Optical coherence tomography (OCT) is a non-invasive, micrometer-scale imaging modality that has become a clinical standard in ophthalmology. By raster-scanning the retina, sequential cross-sectional image slices are acquired to generate volumetric data. In-vivo imaging suffers from discontinuities between slices that show up as motion and illumination artifacts. We present a new illumination model that exploits continuity in orthogonally raster-scanned volume data. Our novel spatiotemporal parametrization adheres to illumination continuity both temporally, along the imaged slices, as well as spatially, in the transverse directions. Yet, our formulation does not make inter-slice assumptions, which could have discontinuities. This is the first optimization of a 3D inverse model in an image reconstruction context in OCT. Evaluation in 68 volumes from eyes with pathology showed reduction of illumination artifacts in 88\% of the data, and only 6\% showed moderate residual illumination artifacts. The method enables the use of forward-warped motion corrected data, which is more accurate, and enables supersampling and advanced 3D image reconstruction in OCT.
Paper Structure (11 sections, 5 equations, 3 figures, 1 table)

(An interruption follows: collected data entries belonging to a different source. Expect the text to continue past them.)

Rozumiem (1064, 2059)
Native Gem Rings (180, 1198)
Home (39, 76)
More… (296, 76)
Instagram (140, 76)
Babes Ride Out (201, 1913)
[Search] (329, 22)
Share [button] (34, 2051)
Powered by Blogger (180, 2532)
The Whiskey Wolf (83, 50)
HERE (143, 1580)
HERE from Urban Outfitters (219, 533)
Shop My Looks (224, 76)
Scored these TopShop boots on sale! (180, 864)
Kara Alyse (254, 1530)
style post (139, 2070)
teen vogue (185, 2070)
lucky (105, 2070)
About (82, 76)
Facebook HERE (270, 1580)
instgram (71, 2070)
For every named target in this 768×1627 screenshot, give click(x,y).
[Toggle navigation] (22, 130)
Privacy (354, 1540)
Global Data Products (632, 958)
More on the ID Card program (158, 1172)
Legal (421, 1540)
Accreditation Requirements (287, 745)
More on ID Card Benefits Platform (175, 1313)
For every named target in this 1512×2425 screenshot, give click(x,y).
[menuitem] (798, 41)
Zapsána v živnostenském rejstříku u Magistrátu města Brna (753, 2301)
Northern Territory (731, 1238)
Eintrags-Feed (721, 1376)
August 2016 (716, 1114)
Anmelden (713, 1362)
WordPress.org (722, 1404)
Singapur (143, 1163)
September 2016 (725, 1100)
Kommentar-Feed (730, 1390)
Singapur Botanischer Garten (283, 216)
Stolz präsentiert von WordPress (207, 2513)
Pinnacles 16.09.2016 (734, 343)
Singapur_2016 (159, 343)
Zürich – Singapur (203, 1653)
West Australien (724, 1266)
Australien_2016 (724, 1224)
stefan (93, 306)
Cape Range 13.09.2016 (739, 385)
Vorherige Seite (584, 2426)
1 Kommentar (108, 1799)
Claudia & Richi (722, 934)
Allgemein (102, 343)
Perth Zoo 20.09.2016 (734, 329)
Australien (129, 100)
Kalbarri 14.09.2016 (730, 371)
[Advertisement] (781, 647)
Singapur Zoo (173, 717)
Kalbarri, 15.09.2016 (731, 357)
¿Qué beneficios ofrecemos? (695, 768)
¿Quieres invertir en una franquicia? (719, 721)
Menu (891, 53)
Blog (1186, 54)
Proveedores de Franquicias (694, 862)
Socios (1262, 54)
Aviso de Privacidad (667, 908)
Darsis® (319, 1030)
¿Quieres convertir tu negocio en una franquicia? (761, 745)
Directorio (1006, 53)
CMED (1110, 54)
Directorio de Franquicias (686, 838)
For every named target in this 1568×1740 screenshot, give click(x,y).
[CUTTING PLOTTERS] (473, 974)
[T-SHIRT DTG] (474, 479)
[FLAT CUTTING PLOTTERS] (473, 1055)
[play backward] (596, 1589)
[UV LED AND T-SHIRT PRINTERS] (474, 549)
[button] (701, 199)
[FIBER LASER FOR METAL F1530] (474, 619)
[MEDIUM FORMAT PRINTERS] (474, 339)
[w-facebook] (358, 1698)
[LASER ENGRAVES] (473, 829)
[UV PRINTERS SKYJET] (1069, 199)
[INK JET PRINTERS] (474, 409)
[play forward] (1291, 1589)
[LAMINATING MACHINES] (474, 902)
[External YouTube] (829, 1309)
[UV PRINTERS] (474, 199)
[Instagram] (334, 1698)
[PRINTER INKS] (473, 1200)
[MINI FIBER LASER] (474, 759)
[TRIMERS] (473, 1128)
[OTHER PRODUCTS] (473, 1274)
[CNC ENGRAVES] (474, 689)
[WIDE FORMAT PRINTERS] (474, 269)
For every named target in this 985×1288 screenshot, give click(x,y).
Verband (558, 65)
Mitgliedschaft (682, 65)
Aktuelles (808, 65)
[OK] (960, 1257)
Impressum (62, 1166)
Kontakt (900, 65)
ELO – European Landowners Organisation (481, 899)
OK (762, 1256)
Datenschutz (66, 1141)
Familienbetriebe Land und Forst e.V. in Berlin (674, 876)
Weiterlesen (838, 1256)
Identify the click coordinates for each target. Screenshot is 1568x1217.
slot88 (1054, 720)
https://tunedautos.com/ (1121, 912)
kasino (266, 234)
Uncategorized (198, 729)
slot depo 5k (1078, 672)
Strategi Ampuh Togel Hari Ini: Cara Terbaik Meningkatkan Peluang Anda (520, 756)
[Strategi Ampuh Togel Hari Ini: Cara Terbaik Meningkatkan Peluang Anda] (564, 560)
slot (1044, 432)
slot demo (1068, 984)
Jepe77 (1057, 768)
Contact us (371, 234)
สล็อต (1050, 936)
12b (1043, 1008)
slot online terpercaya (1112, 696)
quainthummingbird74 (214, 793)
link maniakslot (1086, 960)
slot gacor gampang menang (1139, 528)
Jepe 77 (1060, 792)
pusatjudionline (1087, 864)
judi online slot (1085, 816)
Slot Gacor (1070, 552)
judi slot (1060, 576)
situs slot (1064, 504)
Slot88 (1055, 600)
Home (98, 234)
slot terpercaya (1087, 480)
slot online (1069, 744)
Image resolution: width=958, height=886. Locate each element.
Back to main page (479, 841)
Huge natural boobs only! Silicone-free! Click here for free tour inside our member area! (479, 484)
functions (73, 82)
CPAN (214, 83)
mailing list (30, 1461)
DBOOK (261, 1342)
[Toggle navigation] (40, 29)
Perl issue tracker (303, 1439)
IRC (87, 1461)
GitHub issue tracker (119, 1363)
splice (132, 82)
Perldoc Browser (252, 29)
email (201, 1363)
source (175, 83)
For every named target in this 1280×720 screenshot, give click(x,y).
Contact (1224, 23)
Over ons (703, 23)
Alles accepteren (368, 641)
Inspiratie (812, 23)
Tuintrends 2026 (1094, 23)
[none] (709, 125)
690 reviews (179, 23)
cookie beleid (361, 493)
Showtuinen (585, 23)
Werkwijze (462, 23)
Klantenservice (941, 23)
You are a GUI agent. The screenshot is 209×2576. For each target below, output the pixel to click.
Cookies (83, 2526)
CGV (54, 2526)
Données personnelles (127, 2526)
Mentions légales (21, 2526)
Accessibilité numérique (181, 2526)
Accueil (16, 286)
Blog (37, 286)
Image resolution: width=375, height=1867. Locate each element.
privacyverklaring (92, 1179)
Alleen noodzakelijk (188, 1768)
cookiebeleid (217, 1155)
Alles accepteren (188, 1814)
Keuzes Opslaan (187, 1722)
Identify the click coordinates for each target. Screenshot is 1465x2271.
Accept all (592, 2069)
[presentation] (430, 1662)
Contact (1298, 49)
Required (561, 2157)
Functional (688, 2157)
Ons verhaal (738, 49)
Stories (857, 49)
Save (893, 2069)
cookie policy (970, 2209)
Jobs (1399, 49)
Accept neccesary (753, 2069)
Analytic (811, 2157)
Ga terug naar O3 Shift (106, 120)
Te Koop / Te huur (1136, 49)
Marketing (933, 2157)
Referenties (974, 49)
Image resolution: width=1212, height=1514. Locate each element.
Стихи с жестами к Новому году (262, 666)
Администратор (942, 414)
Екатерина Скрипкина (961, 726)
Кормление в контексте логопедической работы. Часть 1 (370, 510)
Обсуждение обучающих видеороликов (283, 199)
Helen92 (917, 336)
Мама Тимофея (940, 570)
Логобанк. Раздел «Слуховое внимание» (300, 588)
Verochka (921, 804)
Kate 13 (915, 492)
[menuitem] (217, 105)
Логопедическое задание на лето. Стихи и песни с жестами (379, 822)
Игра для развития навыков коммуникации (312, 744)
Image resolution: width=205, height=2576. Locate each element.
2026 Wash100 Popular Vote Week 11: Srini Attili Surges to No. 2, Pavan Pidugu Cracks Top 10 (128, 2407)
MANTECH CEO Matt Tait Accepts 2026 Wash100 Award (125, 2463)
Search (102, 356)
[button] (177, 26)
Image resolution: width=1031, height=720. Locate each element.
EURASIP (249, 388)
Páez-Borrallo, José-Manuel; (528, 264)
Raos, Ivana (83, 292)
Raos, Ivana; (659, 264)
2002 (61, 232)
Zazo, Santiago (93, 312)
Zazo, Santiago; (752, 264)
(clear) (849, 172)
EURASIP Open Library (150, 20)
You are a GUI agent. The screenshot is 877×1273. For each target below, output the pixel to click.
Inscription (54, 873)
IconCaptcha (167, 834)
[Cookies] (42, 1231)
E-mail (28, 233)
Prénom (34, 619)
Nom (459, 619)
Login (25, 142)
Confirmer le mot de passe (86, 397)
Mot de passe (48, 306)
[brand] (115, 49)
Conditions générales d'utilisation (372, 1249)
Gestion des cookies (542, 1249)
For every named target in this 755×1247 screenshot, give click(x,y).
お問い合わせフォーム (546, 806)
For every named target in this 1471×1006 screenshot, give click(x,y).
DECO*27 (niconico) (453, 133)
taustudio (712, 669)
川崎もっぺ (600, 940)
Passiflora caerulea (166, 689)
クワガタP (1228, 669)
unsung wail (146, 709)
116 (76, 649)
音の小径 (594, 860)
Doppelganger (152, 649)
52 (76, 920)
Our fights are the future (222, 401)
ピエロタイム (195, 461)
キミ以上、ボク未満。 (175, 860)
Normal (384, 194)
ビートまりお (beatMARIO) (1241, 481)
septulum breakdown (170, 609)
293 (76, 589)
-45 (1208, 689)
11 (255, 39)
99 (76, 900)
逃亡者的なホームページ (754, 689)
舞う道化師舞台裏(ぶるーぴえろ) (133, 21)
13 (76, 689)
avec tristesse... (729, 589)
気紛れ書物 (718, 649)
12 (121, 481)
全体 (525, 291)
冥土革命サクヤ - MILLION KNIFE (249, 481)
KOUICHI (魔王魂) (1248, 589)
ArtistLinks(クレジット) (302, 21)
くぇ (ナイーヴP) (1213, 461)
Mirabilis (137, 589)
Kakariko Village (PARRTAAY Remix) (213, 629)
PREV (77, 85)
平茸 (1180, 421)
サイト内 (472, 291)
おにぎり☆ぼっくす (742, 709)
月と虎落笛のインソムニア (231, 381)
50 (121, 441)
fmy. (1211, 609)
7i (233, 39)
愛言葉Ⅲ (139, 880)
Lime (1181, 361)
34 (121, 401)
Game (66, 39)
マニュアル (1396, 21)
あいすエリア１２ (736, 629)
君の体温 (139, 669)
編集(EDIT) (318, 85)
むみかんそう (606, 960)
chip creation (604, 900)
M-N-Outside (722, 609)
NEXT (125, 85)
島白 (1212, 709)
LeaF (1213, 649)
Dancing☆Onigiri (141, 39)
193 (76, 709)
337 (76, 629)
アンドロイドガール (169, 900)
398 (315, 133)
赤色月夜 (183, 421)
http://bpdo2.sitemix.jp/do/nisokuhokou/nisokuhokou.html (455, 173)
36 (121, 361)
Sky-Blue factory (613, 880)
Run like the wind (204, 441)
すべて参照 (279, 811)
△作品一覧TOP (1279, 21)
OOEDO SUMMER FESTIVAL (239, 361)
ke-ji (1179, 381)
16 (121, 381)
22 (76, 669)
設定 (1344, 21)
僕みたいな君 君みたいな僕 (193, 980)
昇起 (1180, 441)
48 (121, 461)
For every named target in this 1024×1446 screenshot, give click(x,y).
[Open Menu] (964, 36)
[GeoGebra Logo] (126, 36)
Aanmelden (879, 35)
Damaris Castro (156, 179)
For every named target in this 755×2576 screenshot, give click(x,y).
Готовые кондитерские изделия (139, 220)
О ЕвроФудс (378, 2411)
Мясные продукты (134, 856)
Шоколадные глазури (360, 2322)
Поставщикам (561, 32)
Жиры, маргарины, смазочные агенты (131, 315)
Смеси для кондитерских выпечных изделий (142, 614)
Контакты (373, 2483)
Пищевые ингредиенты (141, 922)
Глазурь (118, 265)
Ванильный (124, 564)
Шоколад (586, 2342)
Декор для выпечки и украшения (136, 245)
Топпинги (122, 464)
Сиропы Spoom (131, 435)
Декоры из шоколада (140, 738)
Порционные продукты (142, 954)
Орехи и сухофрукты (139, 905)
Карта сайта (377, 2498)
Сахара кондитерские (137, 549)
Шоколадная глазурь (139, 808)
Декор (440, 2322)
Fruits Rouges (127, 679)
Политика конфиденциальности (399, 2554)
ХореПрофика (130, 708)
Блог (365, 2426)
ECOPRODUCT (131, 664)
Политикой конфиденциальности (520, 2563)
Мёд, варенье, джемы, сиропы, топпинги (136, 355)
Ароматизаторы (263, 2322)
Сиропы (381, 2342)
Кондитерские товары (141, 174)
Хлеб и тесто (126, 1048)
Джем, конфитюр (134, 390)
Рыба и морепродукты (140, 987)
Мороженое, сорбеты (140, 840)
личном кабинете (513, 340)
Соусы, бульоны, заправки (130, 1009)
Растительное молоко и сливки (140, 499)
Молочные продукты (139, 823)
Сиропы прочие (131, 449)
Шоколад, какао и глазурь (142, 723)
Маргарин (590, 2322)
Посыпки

This paper contains 11 sections, 5 equations, 3 figures, 1 table.

Figures (3)

  • Figure 1: Global illumination variation (ellipse) and banding artifacts (arrows) in enface images (depth-averaged volumes). Left: Input with vertical B-scan orientation. Right: forward-warped & merged.
  • Figure 2: Compensation of illumination artifacts. Top left: Schematic of X-fast B-scans (blue) and Y-fast B-scans (red) after motion correction. Bottom: Visualization of the optimization goal in logarithmic scale, with legend / zoom in the top right. Blue curve: X-fast B-scan signal corresponding to the dark blue line in the top left. For clarity, we assume a sample with uniform (foreground) backscattering such that changes in measured signal only originate from illumination variance. Therefore, given the continuous illumination assumption in B-scans, the blue curve is continuous. The red circles represent the intensities of the orthogonal scan, which are interpolated and therefore written without indices. Because they originate from different B-scans, their illumination is not necessarily continuous. The dotted black curve, corresponding to the average of the uncorrected intensities, is discontinuous where $s^Y$ is discontinuous or has gaps. In forward warping, the averaging weights of the red intensities vary between points, which would distribute the black dots discontinuously somewhere between the blue and red inputs. The blue arrows represent the illumination correction of the X-fast intensities, which are continuous due to their spline parametrization. Added to the blue curve, they form the dashed green curve, the corrected X-fast intensities. Correction coefficients of the orthogonal scan are optimized such that the corrected intensities match the green line up to noise (in a different addend of the outer sum in Eq. 5).
  • Figure 3: Representative enface images (depth-averaged volumes) from volumes merged without (row 1) and with illumination correction (row 2). (a) Good results after large and (b) small improvement. The zooms in (a) show a checkerboard overlay of the registered volumes before merging. Illumination difference makes the individual tiles in (1a) clearly distinguishable, while they are almost uniform after correction in (2a). (c) Minor residual banding artifacts (the black squares are gaps which originate from large saccadic motion). (d) Worst result (besides the residual banding artifact, slight lines with residual illumination deviation are visible throughout on a monitor). (e) The volume with most worsening (the other two worsened much less). In B-scans (which are not depth-averaged), the same change of illumination would be less visible due to higher noise levels. Contrast is adjusted jointly per column, corruptions in dark areas arise from the publication process.